CovtypeNorm#
- class capymoa.datasets.CovtypeNorm[source]#
Bases:
_DownloadableARFF
A normalized version of the classic
Covtype
classification problem.Number of instances: 581,012 (30m^2 cells)
Number of attributes: 54 (10 continuous, 44 categorical)
Number of classes: 7 (forest cover types)
Forest Covertype (or simply covtype) contains the forest cover type for 30 x 30 meter cells obtained from US Forest Service (USFS) Region 2 Resource Information System (RIS) data.
References:
Blackard,Jock. (1998). Covertype. UCI Machine Learning Repository. https://doi.org/10.24432/C50K5N.
See Also:
CovtFD
- Covtype with simulated feature driftsCovtype
- The classic covertype datasetCovtypeTiny
- A truncated version of the classic covertype dataset
- __init__(
- directory: str | Path = get_download_dir(),
- auto_download: bool = True,
Setup a stream from an ARFF file and optionally download it if missing.
- Parameters:
directory – Where downloads are stored. Defaults to
capymoa.datasets.get_download_dir()
.auto_download – Download the dataset if it is missing.

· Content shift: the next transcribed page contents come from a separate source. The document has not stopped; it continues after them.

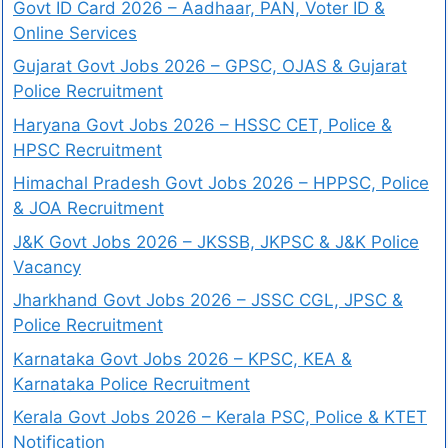
Govt ID Card 2026 – Aadhaar, PAN, Voter ID &
Online Services
Gujarat Govt Jobs 2026 – GPSC, OJAS & Gujarat
Police Recruitment
Haryana Govt Jobs 2026 – HSSC CET, Police &
HPSC Recruitment
Himachal Pradesh Govt Jobs 2026 – HPPSC, Police
& JOA Recruitment
J&K Govt Jobs 2026 – JKSSB, JKPSC & J&K Police
Vacancy
Jharkhand Govt Jobs 2026 – JSSC CGL, JPSC &
Police Recruitment
Karnataka Govt Jobs 2026 – KPSC, KEA &
Karnataka Police Recruitment
Kerala Govt Jobs 2026 – Kerala PSC, Police & KTET
Notification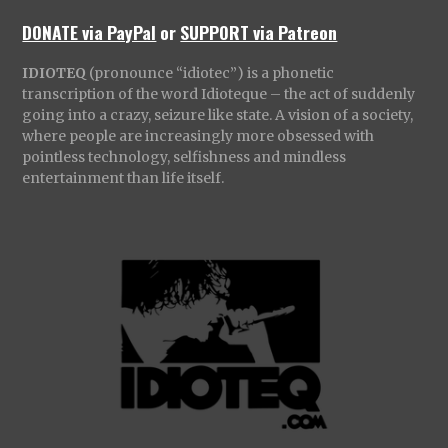
DONATE via PayPal
or
SUPPORT via Patreon
IDIOTEQ
(pronounce “idiotec”) is a phonetic
transcription of the word Idioteque – the act of suddenly
going into a crazy, seizure like state. A vision of a society,
where people are increasingly more obsessed with
pointless technology, selfishness and mindless
entertainment than life itself.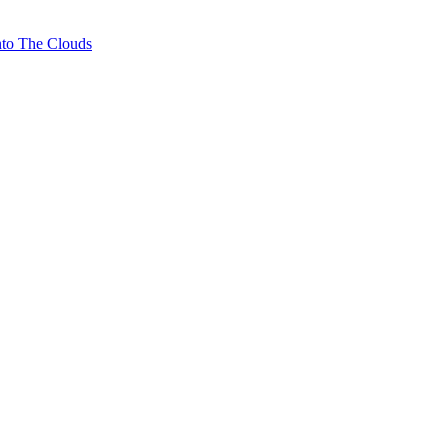
nto The Clouds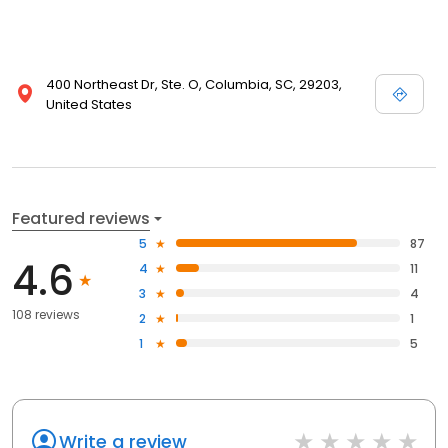
400 Northeast Dr, Ste. O, Columbia, SC, 29203,
United States
Featured reviews
5
87
4.6
4
11
3
4
108 reviews
2
1
1
5
Write a review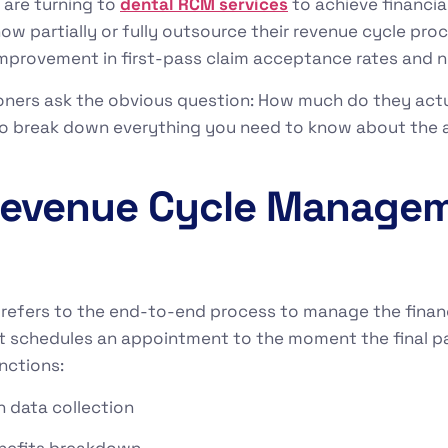
s are turning to
dental RCM services
to achieve financia
ow partially or fully outsource their revenue cycle proc
improvement in first-pass claim acceptance rates and ne
oners ask the obvious question: How much do they actu
g to break down everything you need to know about the 
 Revenue Cycle Manage
fers to the end-to-end process to manage the financia
 schedules an appointment to the moment the final pay
nctions:
 data collection
benefits breakdown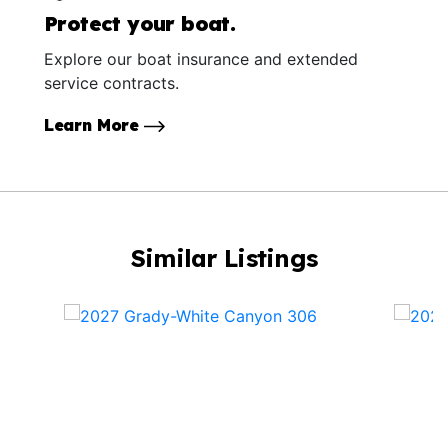
Protect your boat.
Explore our boat insurance and extended
service contracts.
Learn More
Similar Listings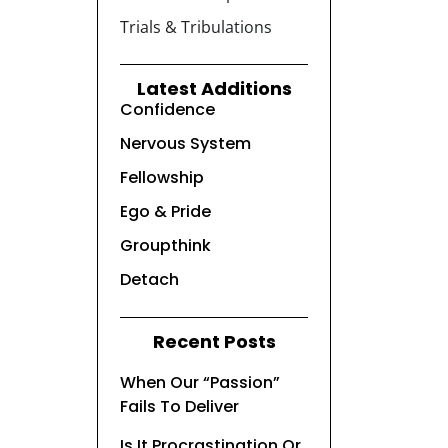
Trials & Tribulations
Latest Additions
Confidence
Nervous System
Fellowship
Ego & Pride
Groupthink
Detach
Recent Posts
When Our “Passion”
Fails To Deliver
Is It Procrastination Or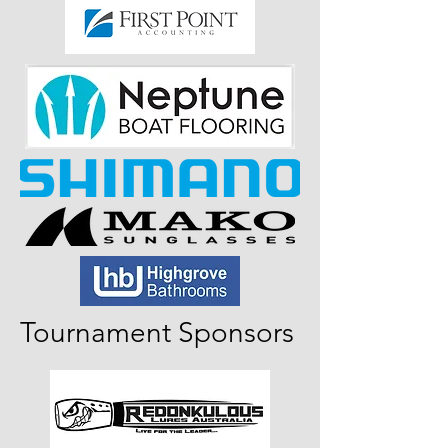
Tournament Sponsors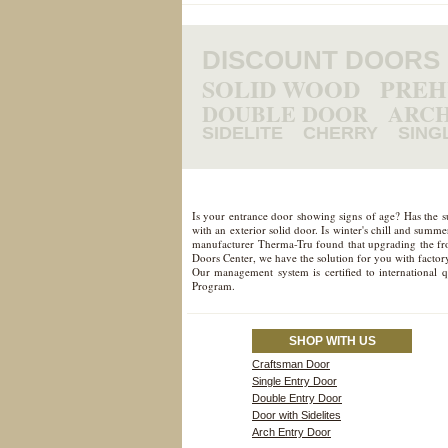
DISCOUNT DOORS
SOLID WOOD
PRE
DOUBLE DOOR
ARCH
SIDELITE
CHERRY
SING
Is your entrance door showing signs of age? Has the 
with an exterior solid door. Is winter's chill and sum
manufacturer Therma-Tru found that upgrading the fron
Doors Center, we have the solution for you with factory
Our management system is certified to international 
Program.
SHOP WITH US
Craftsman Door
Single Entry Door
Double Entry Door
Door with Sidelites
Arch Entry Door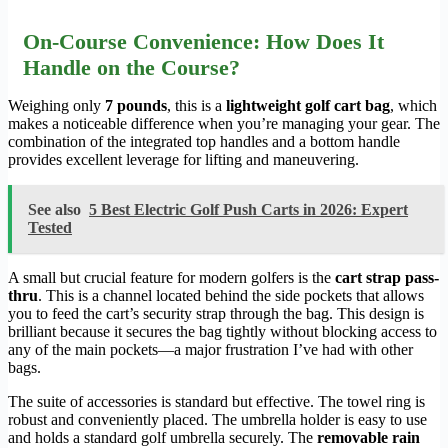
On-Course Convenience: How Does It
Handle on the Course?
Weighing only
7 pounds
, this is a
lightweight golf cart bag
, which
makes a noticeable difference when you’re managing your gear. The
combination of the integrated top handles and a bottom handle
provides excellent leverage for lifting and maneuvering.
See also
5 Best Electric Golf Push Carts in 2026: Expert
Tested
A small but crucial feature for modern golfers is the
cart strap pass-
thru
. This is a channel located behind the side pockets that allows
you to feed the cart’s security strap through the bag. This design is
brilliant because it secures the bag tightly without blocking access to
any of the main pockets—a major frustration I’ve had with other
bags.
The suite of accessories is standard but effective. The towel ring is
robust and conveniently placed. The umbrella holder is easy to use
and holds a standard golf umbrella securely. The
removable rain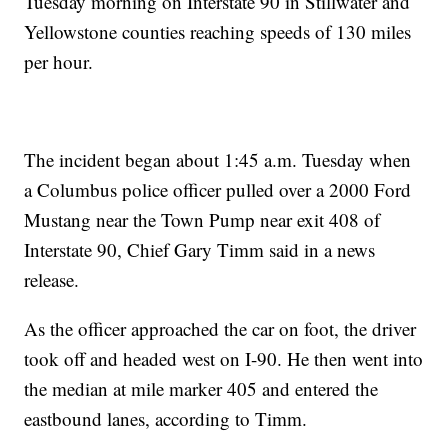
Tuesday morning on Interstate 90 in Stillwater and
Yellowstone counties reaching speeds of 130 miles
per hour.
The incident began about 1:45 a.m. Tuesday when
a Columbus police officer pulled over a 2000 Ford
Mustang near the Town Pump near exit 408 of
Interstate 90, Chief Gary Timm said in a news
release.
As the officer approached the car on foot, the driver
took off and headed west on I-90. He then went into
the median at mile marker 405 and entered the
eastbound lanes, according to Timm.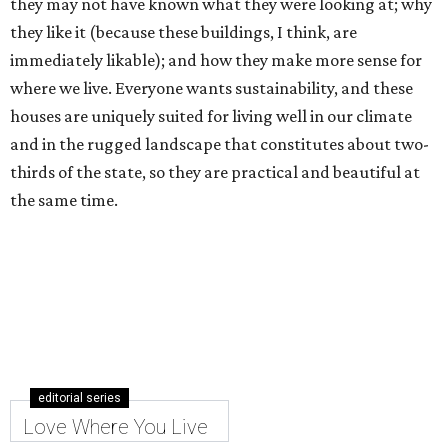
they may not have known what they were looking at; why
they like it (because these buildings, I think, are
immediately likable); and how they make more sense for
where we live. Everyone wants sustainability, and these
houses are uniquely suited for living well in our climate
and in the rugged landscape that constitutes about two-
thirds of the state, so they are practical and beautiful at
the same time.
editorial series
Love Where You Live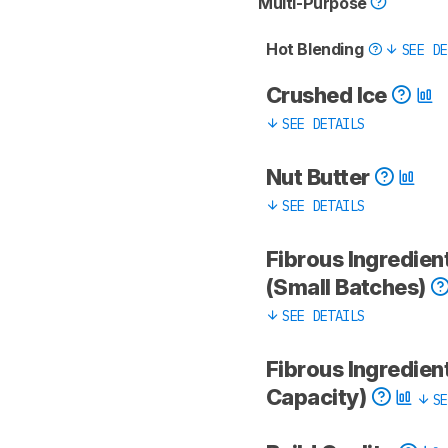
Multi-Purpose
Hot Blending
SEE DE
Crushed Ice
SEE DETAILS
Nut Butter
SEE DETAILS
Fibrous Ingredien
(Small Batches)
SEE DETAILS
Fibrous Ingredient
Capacity)
SE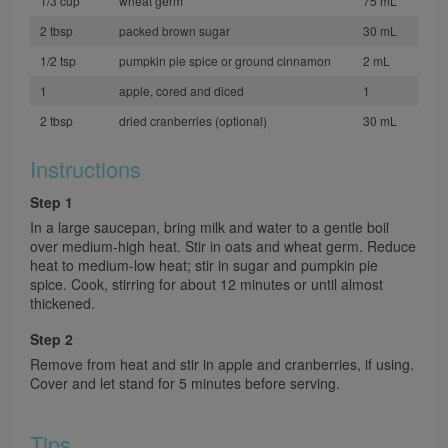
1/3 cup
wheat germ
75 mL
2 tbsp
packed brown sugar
30 mL
1/2 tsp
pumpkin pie spice or ground cinnamon
2 mL
1
apple, cored and diced
1
2 tbsp
dried cranberries (optional)
30 mL
Instructions
Step 1
In a large saucepan, bring milk and water to a gentle boil
over medium-high heat. Stir in oats and wheat germ. Reduce
heat to medium-low heat; stir in sugar and pumpkin pie
spice. Cook, stirring for about 12 minutes or until almost
thickened.
Step 2
Remove from heat and stir in apple and cranberries, if using.
Cover and let stand for 5 minutes before serving.
Tips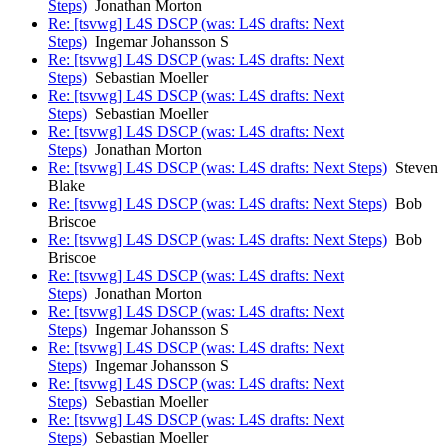
Steps)
Jonathan Morton
Re: [tsvwg] L4S DSCP (was: L4S drafts: Next
Steps)
Ingemar Johansson S
Re: [tsvwg] L4S DSCP (was: L4S drafts: Next
Steps)
Sebastian Moeller
Re: [tsvwg] L4S DSCP (was: L4S drafts: Next
Steps)
Sebastian Moeller
Re: [tsvwg] L4S DSCP (was: L4S drafts: Next
Steps)
Jonathan Morton
Re: [tsvwg] L4S DSCP (was: L4S drafts: Next Steps)
Steven
Blake
Re: [tsvwg] L4S DSCP (was: L4S drafts: Next Steps)
Bob
Briscoe
Re: [tsvwg] L4S DSCP (was: L4S drafts: Next Steps)
Bob
Briscoe
Re: [tsvwg] L4S DSCP (was: L4S drafts: Next
Steps)
Jonathan Morton
Re: [tsvwg] L4S DSCP (was: L4S drafts: Next
Steps)
Ingemar Johansson S
Re: [tsvwg] L4S DSCP (was: L4S drafts: Next
Steps)
Ingemar Johansson S
Re: [tsvwg] L4S DSCP (was: L4S drafts: Next
Steps)
Sebastian Moeller
Re: [tsvwg] L4S DSCP (was: L4S drafts: Next
Steps)
Sebastian Moeller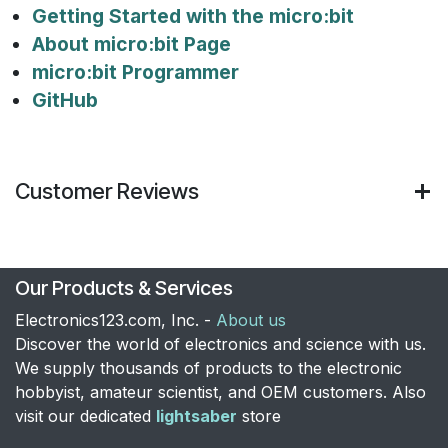
Getting Started with the micro:bit
About micro:bit Page
micro:bit Programmer
GitHub
Customer Reviews
Our Products & Services
Electronics123.com, Inc. -
About us
Discover the world of electronics and science with us.
We supply thousands of products to the electronic
hobbyist, amateur scientist, and OEM customers. Also
visit our dedicated
lightsaber
store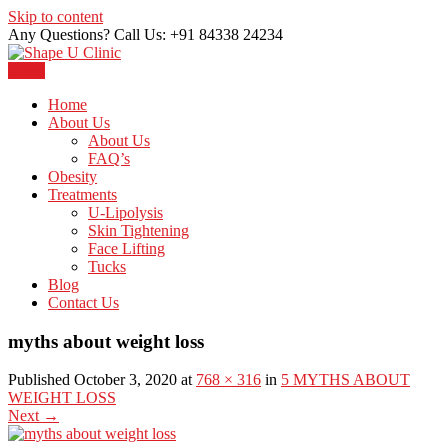
Skip to content
Any Questions? Call Us: +91 84338 24234
Menu
Just another WordPress site
Shape U Clinic
Home
About Us
About Us
FAQ’s
Obesity
Treatments
U-Lipolysis
Skin Tightening
Face Lifting
Tucks
Blog
Contact Us
myths about weight loss
Published October 3, 2020 at
768 × 316
in
5 MYTHS ABOUT
WEIGHT LOSS
Next
→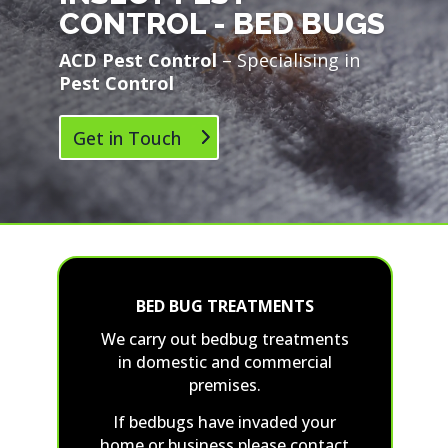
CONTROL - BED BUGS
ACD Pest Control
– Specialising in
Pest Control
Get in Touch
BED BUG TREATMENTS
We carry out bedbug treatments
in domestic and commercial
premises.
If bedbugs have invaded your
home or business please contact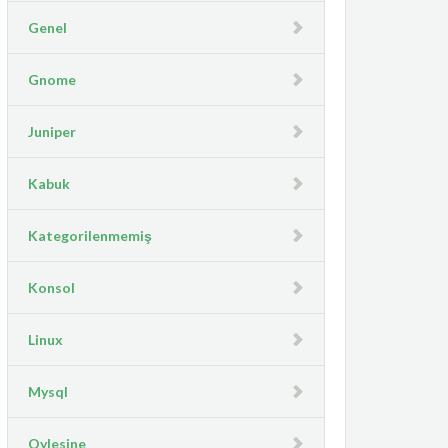
Genel
Gnome
Juniper
Kabuk
Kategorilenmemiş
Konsol
Linux
Mysql
Oylesine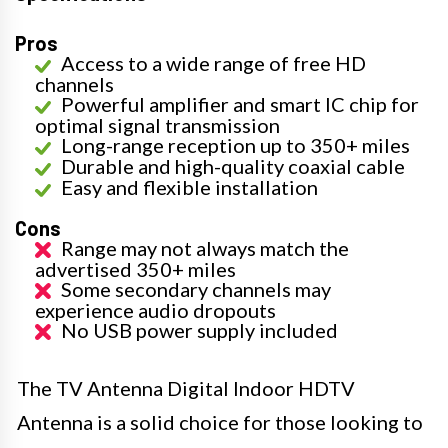
Pros
Access to a wide range of free HD
channels
Powerful amplifier and smart IC chip for
optimal signal transmission
Long-range reception up to 350+ miles
Durable and high-quality coaxial cable
Easy and flexible installation
Cons
Range may not always match the
advertised 350+ miles
Some secondary channels may
experience audio dropouts
No USB power supply included
The TV Antenna Digital Indoor HDTV
Antenna is a solid choice for those looking to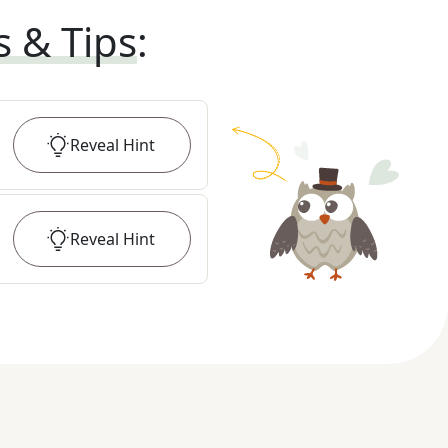
s & Tips
:
Reveal
Hint
Reveal
Hint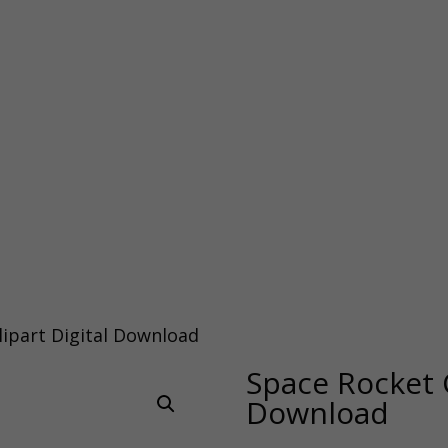
lipart Digital Download
Space Rocket C
Download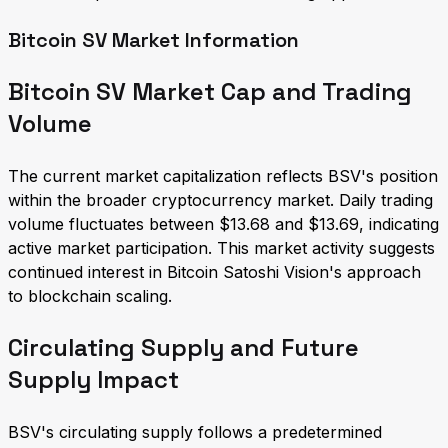
Bitcoin SV Market Information
Bitcoin SV Market Cap and Trading
Volume
The current market capitalization reflects BSV's position
within the broader cryptocurrency market. Daily trading
volume fluctuates between $13.68 and $13.69, indicating
active market participation. This market activity suggests
continued interest in Bitcoin Satoshi Vision's approach
to blockchain scaling.
Circulating Supply and Future
Supply Impact
BSV's circulating supply follows a predetermined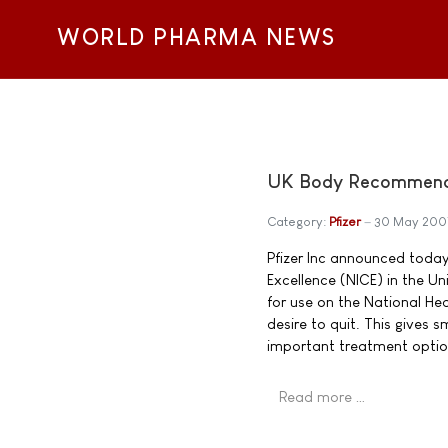
WORLD PHARMA NEWS
UK Body Recommends 
Category:
Pfizer
30 May 200
Pfizer Inc announced today 
Excellence (NICE) in the 
for use on the National He
desire to quit. This gives
important treatment optio
Read more …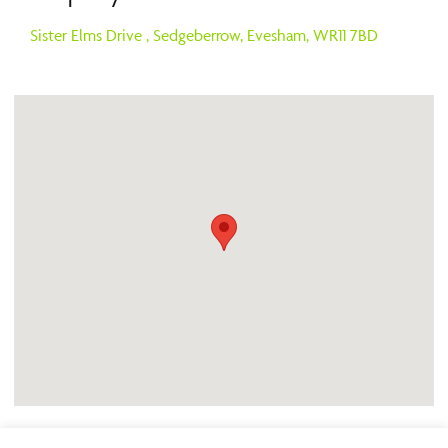
Sister Elms Drive ,
Sedgeberrow,
Evesham,
WR11 7BD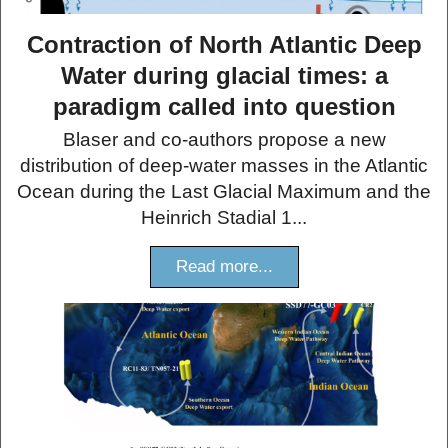
Contraction of North Atlantic Deep
Water during glacial times: a
paradigm called into question
Blaser and co-authors propose a new
distribution of deep-water masses in the Atlantic
Ocean during the Last Glacial Maximum and the
Heinrich Stadial 1...
Read more...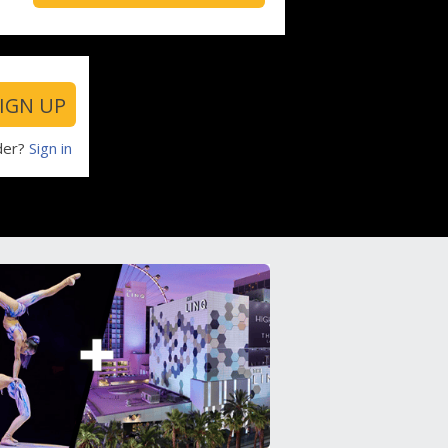
IGN UP
der?
Sign in
Return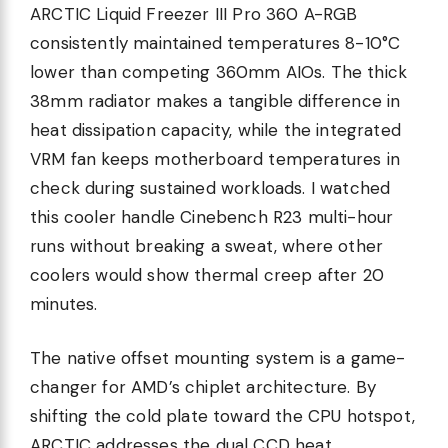
ARCTIC Liquid Freezer III Pro 360 A-RGB
consistently maintained temperatures 8-10°C
lower than competing 360mm AIOs. The thick
38mm radiator makes a tangible difference in
heat dissipation capacity, while the integrated
VRM fan keeps motherboard temperatures in
check during sustained workloads. I watched
this cooler handle Cinebench R23 multi-hour
runs without breaking a sweat, where other
coolers would show thermal creep after 20
minutes.
The native offset mounting system is a game-
changer for AMD’s chiplet architecture. By
shifting the cold plate toward the CPU hotspot,
ARCTIC addresses the dual CCD heat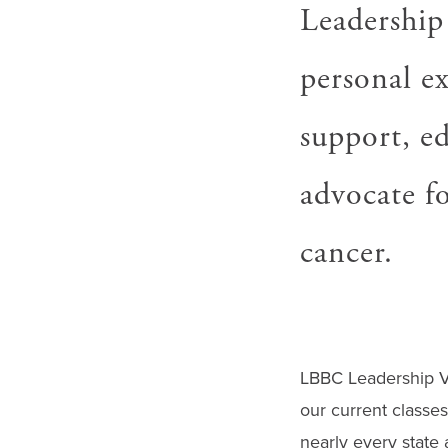
gestures.
Leadership
personal ex
support, e
advocate fo
cancer.
LBBC Leadership V
our current classe
nearly every state 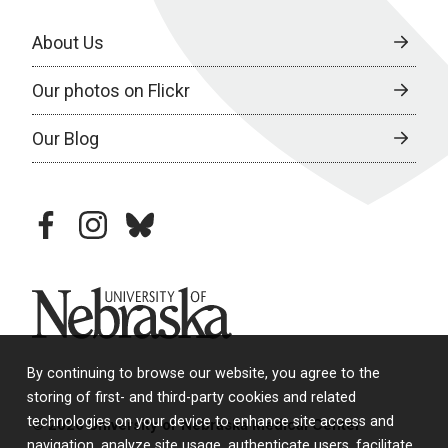
About Us
Our photos on Flickr
Our Blog
facebook
instagram
bluesky
University of Nebraska
By continuing to browse our website, you agree to the
storing of first- and third-party cookies and related
technologies on your device to enhance site access and
© 2026 University of Nebraska Medical Center
navigation, analyze site usage, authenticate users, facilitate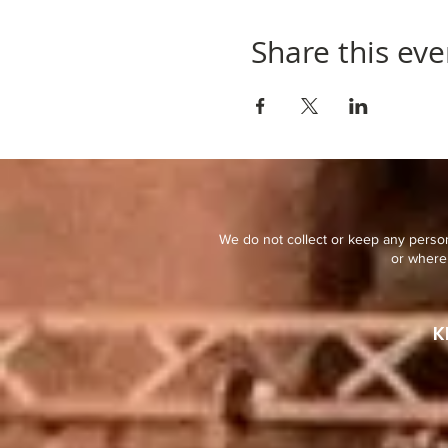
Share this eve
We do not collect or keep any person
or where 
K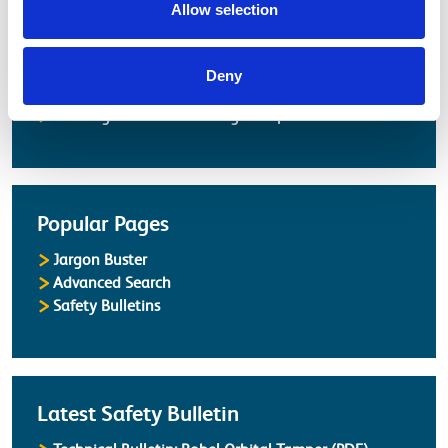
Latest
Allow selection
Latest Updates
OTP Do Not Use
Deny
Electrical Safety Campaigns
Building and Civils Working Group
Popular Pages
Jargon Buster
Advanced Search
Safety Bulletins
Latest Safety Bulletin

- __iter__() Iterator[_AnyInstance] [source]#
Get an iterator over the stream.
This will NOT restart the stream if it has already been iterated over. Please use the
restart()
method to restart the stream.- Yield:
An iterator over the stream.
- __next__() _AnyInstance [source]#
Get the next instance in the stream.
- Returns:
The next instance in the stream.
- next_instance() _AnyInstance [source]#
Return the next instance in the stream.
- Raises:
ValueError – If the machine learning task is neither a regression nor a classification task.
- Returns:
A labeled instances or a regression depending on the schema.